STELLAR EVOLUTION EFFECTS?

As we have covered in the last post, stars move through the HR Diagram as they age, our star is predicted to have a MS phase of 11,6 Gyr, being 8,05Gyr old, this takes our star to the far end of it's lifetime.

As such, it's predicted to be slightly cooler and larger than the Sun as it approaches the Red Giant branch.

Aged Vol parameters

Bellow, there is a chart showing both stars...


Whereas for T-Tauri Vol, it would have been way hotter but smaller and less luminous, at least half as luminous as the Sun.


Which means that planets would have formed much more closer to Vol compared to how far are the Solar System planet's from the Sun.

For instance, gas giants could form at 2,16 AU because of how much close is the T-Tauri Vol's Frost Line - while rocky planets could have formed as close as 0,0723 AU.

Let's plot what those changes would look like:


I have plotted Paart's orbital distance drift based on what seems right in timescales, explicitly calculating the exact path requires radical changes to the model I have already built with my team - HOWEVER, it should be no problem to one that starts with this new knowledge in hand.
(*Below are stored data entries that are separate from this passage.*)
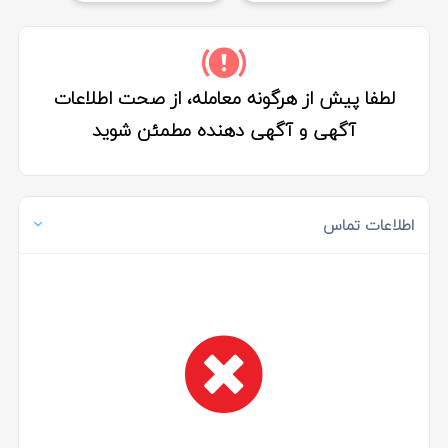
1
لطفا پیش از هرگونه معامله، از صحت اطلاعات
آگهی و آگهی دهنده مطمئن شوید
اطلاعات تماس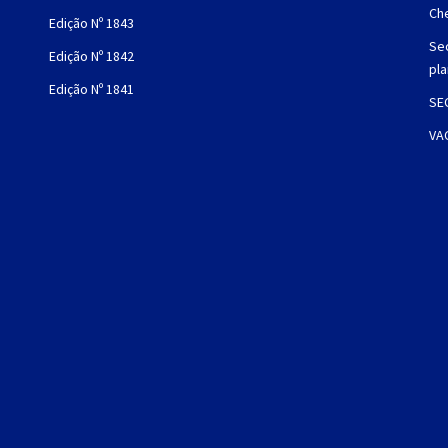
Che
Edição Nº 1843
Sec
Edição Nº 1842
pl
Edição Nº 1841
SE
VA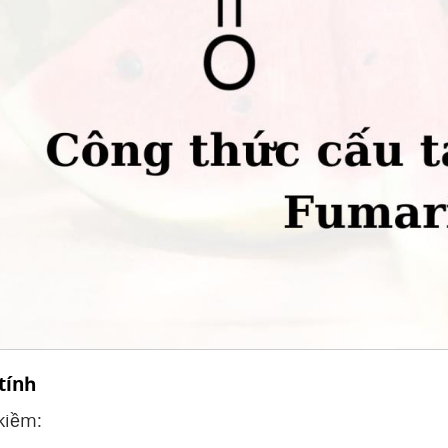
 tính
kiềm: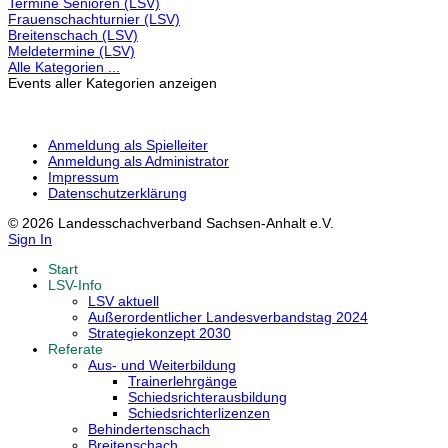
Termine Senioren (LSV)
Frauenschachturnier (LSV)
Breitenschach (LSV)
Meldetermine (LSV)
Alle Kategorien ...
Events aller Kategorien anzeigen
Anmeldung als Spielleiter
Anmeldung als Administrator
Impressum
Datenschutzerklärung
© 2026 Landesschachverband Sachsen-Anhalt e.V.
Sign In
Start
LSV-Info
LSV aktuell
Außerordentlicher Landesverbandstag 2024
Strategiekonzept 2030
Referate
Aus- und Weiterbildung
Trainerlehrgänge
Schiedsrichterausbildung
Schiedsrichterlizenzen
Behindertenschach
Breitenschach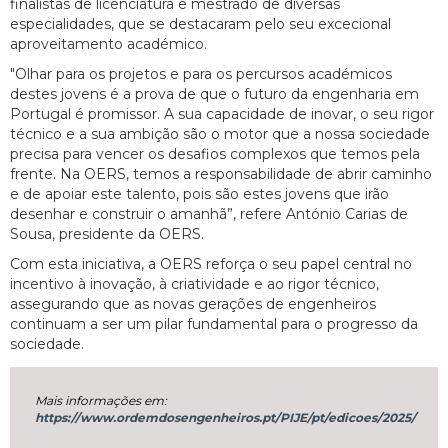
finalistas de licenciatura e mestrado de diversas
especialidades, que se destacaram pelo seu excecional
aproveitamento académico.
"Olhar para os projetos e para os percursos académicos
destes jovens é a prova de que o futuro da engenharia em
Portugal é promissor. A sua capacidade de inovar, o seu rigor
técnico e a sua ambição são o motor que a nossa sociedade
precisa para vencer os desafios complexos que temos pela
frente. Na OERS, temos a responsabilidade de abrir caminho
e de apoiar este talento, pois são estes jovens que irão
desenhar e construir o amanhã”, refere António Carias de
Sousa, presidente da OERS.
Com esta iniciativa, a OERS reforça o seu papel central no
incentivo à inovação, à criatividade e ao rigor técnico,
assegurando que as novas gerações de engenheiros
continuam a ser um pilar fundamental para o progresso da
sociedade.
Mais informações em:
https://www.ordemdosengenheiros.pt/PIJE/pt/edicoes/2025/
We have it's path and stellar evolution such that, by the rise of the complex life, it will drift towards the mean Habitable zone.
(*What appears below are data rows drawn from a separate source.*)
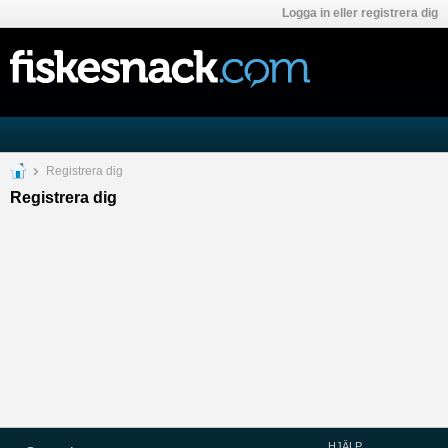
Logga in eller registrera dig
Registrera dig
Registrera dig
HJÄLP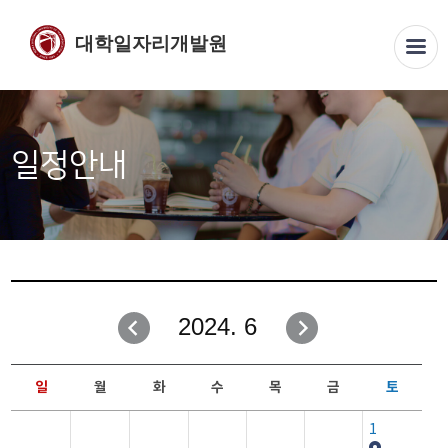
대학일자리개발원
일정안내
2024. 6
일
월
화
수
목
금
토
1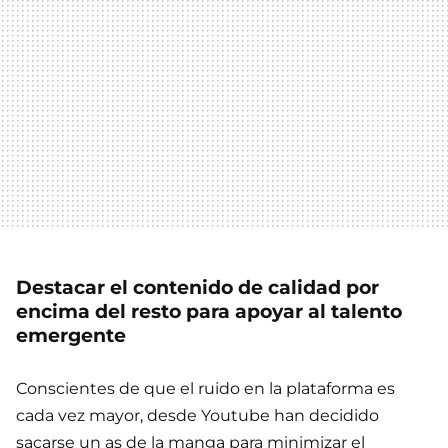
Destacar el contenido de calidad por
encima del resto para apoyar al talento
emergente
Conscientes de que el ruido en la plataforma es
cada vez mayor, desde Youtube han decidido
sacarse un as de la manga para minimizar el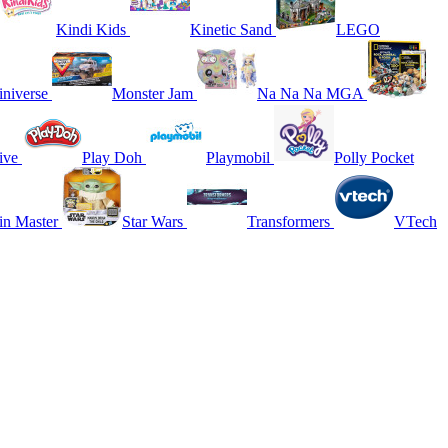
Kindi Kids
Kinetic Sand
LEGO
niverse
Monster Jam
Na Na Na MGA
ive
Play Doh
Playmobil
Polly Pocket
in Master
Star Wars
Transformers
VTech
What I did for my system back in 2019?
None of that, though it happens to be excusable in my case, if we consider planetary migrations - which I will tackle in a future post about the pre-solar history of the Volar System.

What I did instead at the time - was to use a Keplerian Distribution

If we take a look at our solar system, we will notice how planets are spaced.

Mercury -    0,38 AU
Venus -       0,73 AU
Earth -        1,00 AU
Mars -         1,52 AU
Jupiter -       5,24 AU
Saturn -       9,50 AU
- -

Johannes Kepler when measuring the Solar System, noticed that if we begin a sequence at 0, 3, 6, 12, 24, 48, 96... and so on, added 4 and divided by 10.
4, 7, 10, 16, 28, 52, 100... /10  =  0,4 AU, 0,7 AU, 1 AU, 1,6 AU, 2,8 AU, 5,2 AU, 10 AU...
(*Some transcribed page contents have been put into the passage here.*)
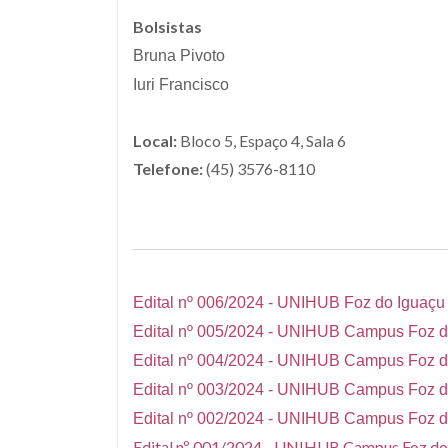
Bolsistas
Bruna Pivoto
Iuri Francisco
Local:
Bloco 5, Espaço 4, Sala 6
Telefone:
(45) 3576-8110
Edital nº 006/2024 - UNIHUB Foz do Iguaçu
Edital nº 005/2024 - UNIHUB Campus Foz do
Edital nº 004/2024 - UNIHUB Campus Foz do 
Edital nº 003/2024 - UNIHUB Campus Foz do
Edital nº 002/2024 - UNIHUB Campus Foz do
Edital nº 001/2024 - UNIHUB Campus Foz do 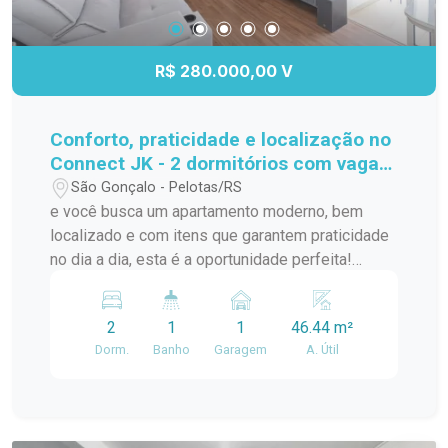
R$ 280.000,00 V
Conforto, praticidade e localização no
Connect JK - 2 dormitórios com vaga
privativa!
São Gonçalo - Pelotas/RS
e você busca um apartamento moderno, bem
localizado e com itens que garantem praticidade
no dia a dia, esta é a oportunidade perfeita!
Localizado no segundo andar do Condomínio
Connect JK, na Av. JK de Oliveira, este imóvel
2
1
1
46.44 m²
oferece tudo que você precisa para morar bem e
Dorm.
Banho
Garagem
A. Útil
com comodidade. A poucos metros do Carrefour,
Village Center, McDonalds e com fácil acesso à
Av. Bento Gonçalves, você estará cercado por
comércios, serviços e opções de transporte.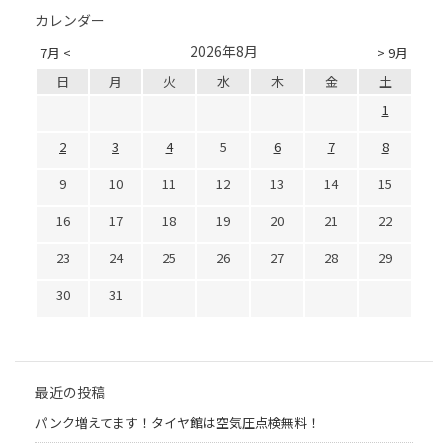
カレンダー
2026年8月
7月 <
> 9月
日
月
火
水
木
金
土
1
2
3
4
5
6
7
8
9
10
11
12
13
14
15
16
17
18
19
20
21
22
23
24
25
26
27
28
29
30
31
最近の投稿
パンク増えてます！タイヤ館は空気圧点検無料！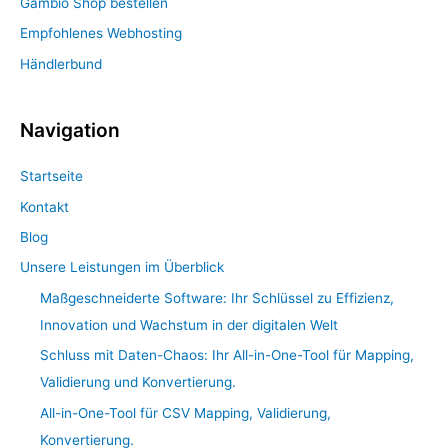
Gambio Shop bestellen
Empfohlenes Webhosting
Händlerbund
Navigation
Startseite
Kontakt
Blog
Unsere Leistungen im Überblick
Maßgeschneiderte Software: Ihr Schlüssel zu Effizienz,
Innovation und Wachstum in der digitalen Welt
Schluss mit Daten-Chaos: Ihr All-in-One-Tool für Mapping,
Validierung und Konvertierung.
All-in-One-Tool für CSV Mapping, Validierung,
Konvertierung.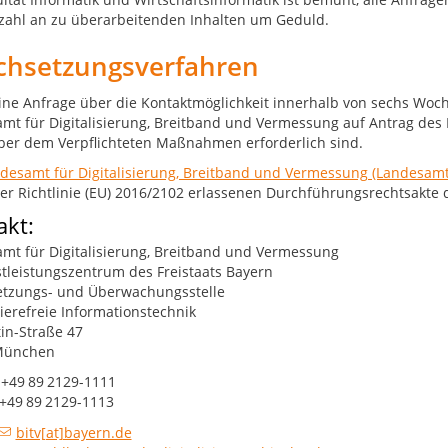
lzahl an zu überarbeitenden Inhalten um Geduld.
chsetzungsverfahren
eine Anfrage über die Kontaktmöglichkeit innerhalb von sechs Woch
mt für Digitalisierung, Breitband und Vermessung auf Antrag de
er dem Verpflichteten Maßnahmen erforderlich sind.
desamt für Digitalisierung, Breitband und Vermessung (Landesamt
der Richtlinie (EU) 2016/2102 erlassenen Durchführungsrechtsakte 
akt:
mt für Digitalisierung, Breitband und Vermessung
stleistungszentrum des Freistaats Bayern
tzungs- und Überwachungsstelle
rierefreie Informationstechnik
tin-Straße 47
München
 +49 89 2129-1111
 +49 89 2129-1113
bitv[at]bayern.de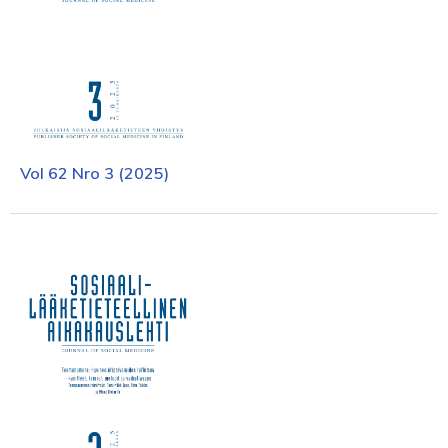
Vol 62 Nro 3 (2025)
It matches around the same proportions as the known planet's orbit.

Although, no one had found the planet that lies at 2,8~3,2 AU yet, between Mars and Jupiter, Daniel Titius, another astronomer at the time said "But should the Lord Architect have left that space empty? Not at all."

Since then, many searched the skies for the missing planet of Kepler, as himself wrote “Between Mars and Jupiter, I place a planet"...

After the discovery of Ceres, that orbits in this zone, astronomers could finally set their telescopes down cause they have figured out the solar system...

... BUT ACTUALLY, NOT THOUGH.

They had also found out some of other objects in the same zone as Ceres, at the time, they also included them in map of the Solar System, as this map of 1846 shows:


For reference, Vulcan was still believed to exist due observation of the wobble in Mercury's orbit until Einstein came up with his Special Relativity Theory, Mercury wobble was nothing more than predictable space-time warp by the Sun's mass.


Astronomers dismissed their planets to asteroid-tier (aster = star; oid = similar; asteroid = star-looking), because they were absurdly small, even more than Charon, moon of Pluto.

This orbital proportions are due to orbital resonances and planetary migrations, but that's for other day...

You could come up with values between 0,2x and 2,0x the previous orbit, from innermost to outer planets, that might do the trick as well.

For the Vol System, I came up with 0, 2,5, 5, 10, 20, 40.
For the first, I added 3.
For the others, I added +0.1 point according to each position after the star, and sum the previous orbit value.
And divided everyone by 10.
0+3+0.1, 2,5+0.2, 5+0.3, 10+0.4, 20+0.5, 40+0.6.

/10

0,31 AU
0,58 AU
1,11 AU <- Paart fell inside the Habitable Zone, yay
2,15 AU
4,20 AU
8,26 AU

I have put that comet orbit at 2,15 AU, and made it very elliptical.
Distances to scale, it looks something like this:






And for today that's everything folks, bye.